Your task is to repeat exactly the lines below between the line holding "王文心《我和〈小朋友〉——从小读者到执行主编》" and the line holding "民、费嘉、赵晓音、于昆……他们都曾经在《小朋友》杂志工作", inclusive, and only those.

====

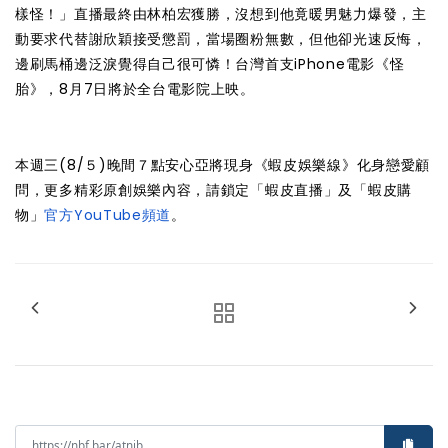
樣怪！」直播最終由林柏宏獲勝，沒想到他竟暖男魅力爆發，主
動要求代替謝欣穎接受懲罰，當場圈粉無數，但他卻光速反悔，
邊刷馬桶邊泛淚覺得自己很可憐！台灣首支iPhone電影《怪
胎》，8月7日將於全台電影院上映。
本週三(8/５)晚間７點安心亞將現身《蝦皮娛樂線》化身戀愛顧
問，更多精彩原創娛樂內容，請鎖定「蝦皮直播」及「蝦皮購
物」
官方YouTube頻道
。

====

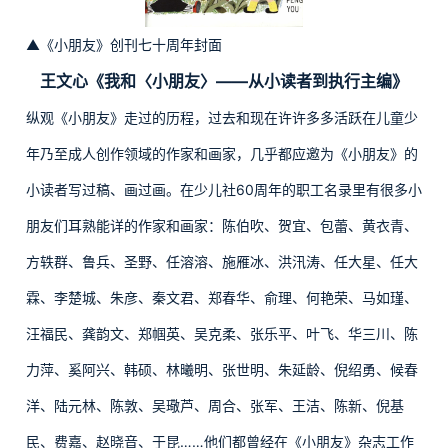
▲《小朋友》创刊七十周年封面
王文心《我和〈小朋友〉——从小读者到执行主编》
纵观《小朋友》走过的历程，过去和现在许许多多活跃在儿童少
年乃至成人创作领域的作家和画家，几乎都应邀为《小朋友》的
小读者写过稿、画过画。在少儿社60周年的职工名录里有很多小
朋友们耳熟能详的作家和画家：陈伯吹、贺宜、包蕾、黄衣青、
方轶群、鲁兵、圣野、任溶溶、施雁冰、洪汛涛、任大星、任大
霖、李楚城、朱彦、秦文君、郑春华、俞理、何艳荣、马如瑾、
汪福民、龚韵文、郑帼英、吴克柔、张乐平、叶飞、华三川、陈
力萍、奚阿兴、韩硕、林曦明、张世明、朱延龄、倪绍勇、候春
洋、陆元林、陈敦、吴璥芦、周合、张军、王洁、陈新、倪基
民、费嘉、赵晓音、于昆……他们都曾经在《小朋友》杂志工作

====

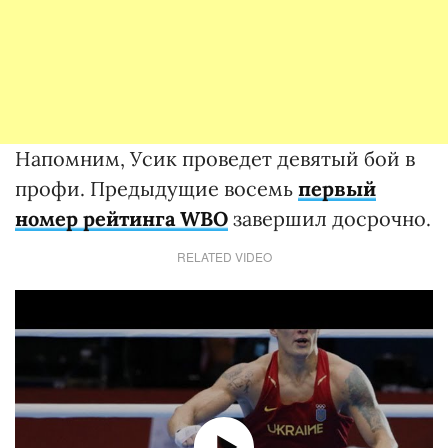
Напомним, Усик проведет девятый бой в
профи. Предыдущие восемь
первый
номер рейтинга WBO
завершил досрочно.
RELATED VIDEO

====

▶ **Solution**
王文心《我和〈小朋友〉——从小读者到执行主编》
纵观《小朋友》走过的历程，过去和现在许许多多活跃在儿童少
年乃至成人创作领域的作家和画家，几乎都应邀为《小朋友》的
小读者写过稿、画过画。在少儿社60周年的职工名录里有很多小
朋友们耳熟能详的作家和画家：陈伯吹、贺宜、包蕾、黄衣青、
方轶群、鲁兵、圣野、任溶溶、施雁冰、洪汛涛、任大星、任大
霖、李楚城、朱彦、秦文君、郑春华、俞理、何艳荣、马如瑾、
汪福民、龚韵文、郑帼英、吴克柔、张乐平、叶飞、华三川、陈
力萍、奚阿兴、韩硕、林曦明、张世明、朱延龄、倪绍勇、候春
洋、陆元林、陈敦、吴璥芦、周合、张军、王洁、陈新、倪基
民、费嘉、赵晓音、于昆……他们都曾经在《小朋友》杂志工作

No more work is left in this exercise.